TASK TO CARRY OUT | Among the lines below, the one containing "Get back into a healthy routine and" opens the range and the one containing "Ja 3 'Animal Pack" closes it. Print that range exactly, without the pictures.
(GIVEN ENTRIES begins)
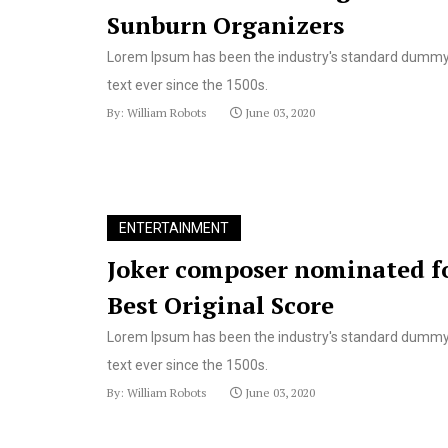
Sunburn Organizers
Lorem Ipsum has been the industry's standard dumm
text ever since the 1500s.
By: William Robots
June 03, 2020
ENTERTAINMENT
Joker composer nominated f
Best Original Score
Lorem Ipsum has been the industry's standard dumm
text ever since the 1500s.
By: William Robots
June 03, 2020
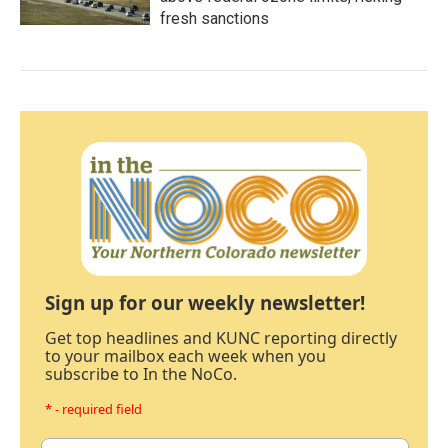
fresh sanctions
Sign up for our weekly newsletter!
Get top headlines and KUNC reporting directly
to your mailbox each week when you
subscribe to In the NoCo.
* - required field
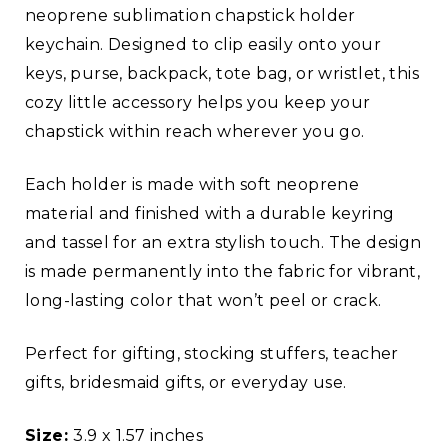
neoprene sublimation chapstick holder
keychain. Designed to clip easily onto your
keys, purse, backpack, tote bag, or wristlet, this
cozy little accessory helps you keep your
chapstick within reach wherever you go.
Each holder is made with soft neoprene
material and finished with a durable keyring
and tassel for an extra stylish touch. The design
is made permanently into the fabric for vibrant,
long-lasting color that won’t peel or crack.
Perfect for gifting, stocking stuffers, teacher
gifts, bridesmaid gifts, or everyday use.
Size:
3.9 x 1.57 inches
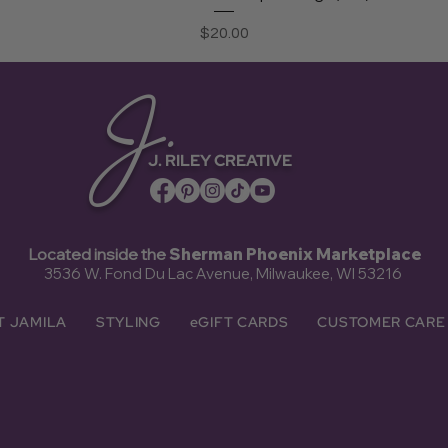
Price
$20.00
J.
J. RILEY CREATIVE
Located inside the
Sherman Phoenix Marketplace
3536 W. Fond Du Lac Avenue, Milwaukee, WI 53216
T JAMILA
STYLING
eGIFT CARDS
CUSTOMER CARE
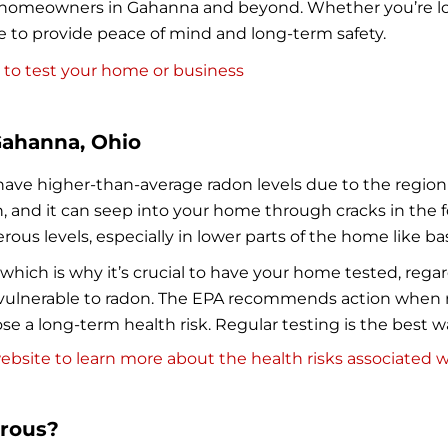
 to homeowners in Gahanna and beyond. Whether you’re l
re to provide peace of mind and long-term safety.
 to test your home or business
Gahanna, Ohio
ave higher-than-average radon levels due to the region
, and it can seep into your home through cracks in the 
rous levels, especially in lower parts of the home like b
hich is why it’s crucial to have your home tested, regard
lnerable to radon. The EPA recommends action when rad
 pose a long-term health risk. Regular testing is the best 
bsite to learn more about the health risks associated w
erous?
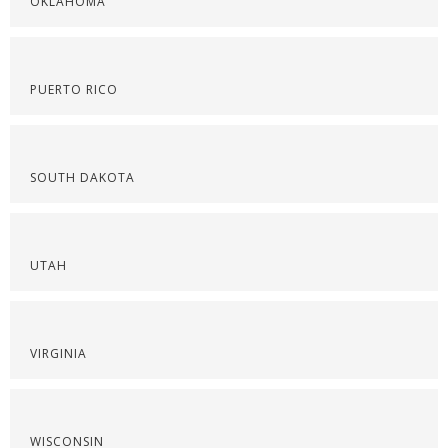
OKLAHOMA
PUERTO RICO
SOUTH DAKOTA
UTAH
VIRGINIA
WISCONSIN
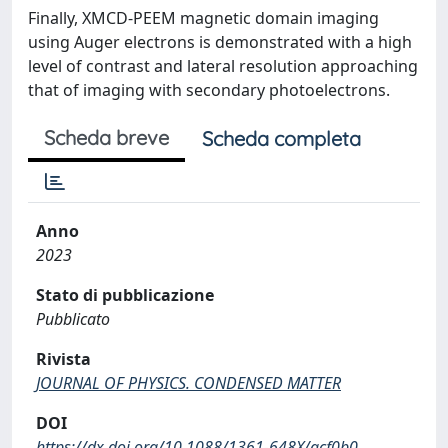
Finally, XMCD-PEEM magnetic domain imaging
using Auger electrons is demonstrated with a high
level of contrast and lateral resolution approaching
that of imaging with secondary photoelectrons.
Scheda breve
Scheda completa
Anno
2023
Stato di pubblicazione
Pubblicato
Rivista
JOURNAL OF PHYSICS. CONDENSED MATTER
DOI
https://dx.doi.org/10.1088/1361-648X/acf0b0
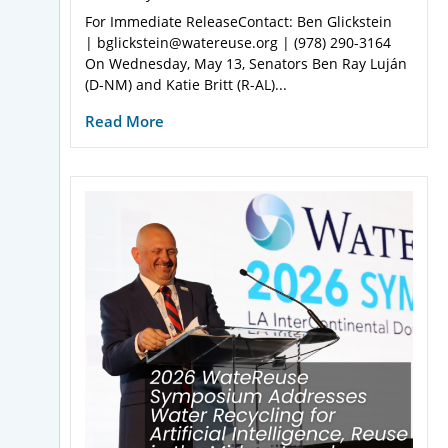
For Immediate ReleaseContact: Ben Glickstein
| bglickstein@watereuse.org | (978) 290-3164
On Wednesday, May 13, Senators Ben Ray Luján
(D-NM) and Katie Britt (R-AL)...
Read More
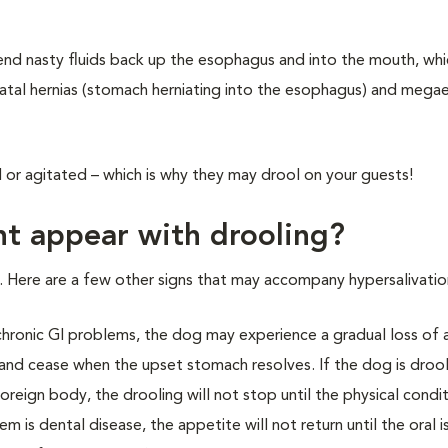
send nasty fluids back up the esophagus and into the mouth, whi
 hiatal hernias (stomach herniating into the esophagus) and meg
or agitated – which is why they may drool on your guests!
t appear with drooling?
Here are a few other signs that may accompany hypersalivatio
y chronic GI problems, the dog may experience a gradual loss of 
 and cease when the upset stomach resolves. If the dog is droo
oreign body, the drooling will not stop until the physical condit
 is dental disease, the appetite will not return until the oral i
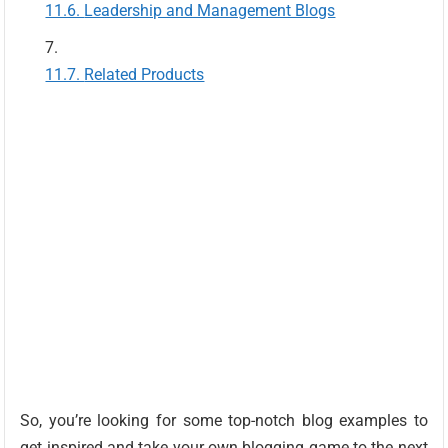
Leadership and Management Blogs
Related Products
So, you’re looking for some top-notch blog examples to
get inspired and take your own blogging game to the next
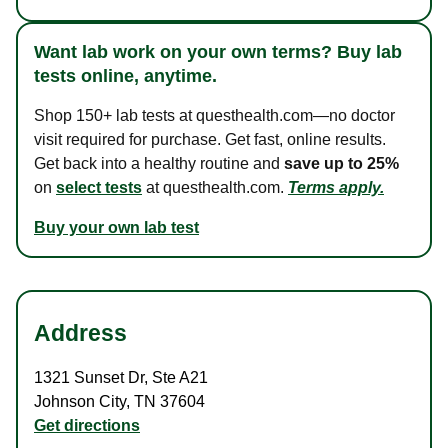
Want lab work on your own terms? Buy lab
tests online, anytime.
Shop 150+ lab tests at questhealth.com—no doctor
visit required for purchase. Get fast, online results.
Get back into a healthy routine and
save up to 25%
on
select tests
at questhealth.com.
Terms apply.
Buy your own lab test
Address
1321 Sunset Dr
,
Ste A21
Johnson City
,
TN
37604
Get directions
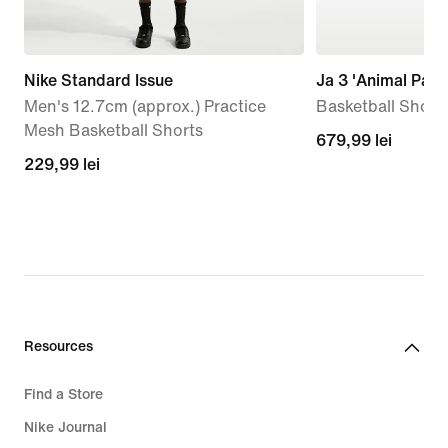
Nike Standard Issue
Ja 3 'Animal Pack
Men's 12.7cm (approx.) Practice
Basketball Shoes
Mesh Basketball Shorts
679,99
679,99 lei
229,99
229,99 lei
lei
lei
Resources
Find a Store
Nike Journal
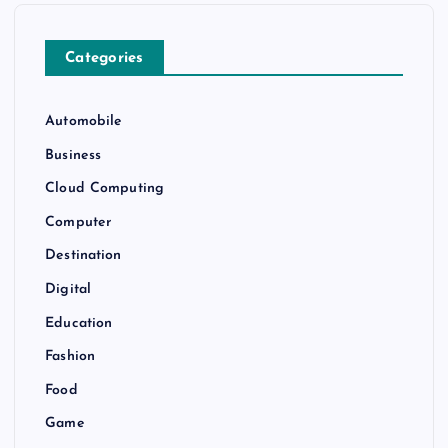
Categories
Automobile
Business
Cloud Computing
Computer
Destination
Digital
Education
Fashion
Food
Game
(GIVEN ENTRIES ends)
RESPONSE |
Get back into a healthy routine and
save up to 25%
on
select tests
at questhealth.com.
Terms apply.
Buy your own lab test
Address
1321 Sunset Dr
,
Ste A21
Johnson City
,
TN
37604
Get directions
Nike Standard Issue
Ja 3 'Animal Pack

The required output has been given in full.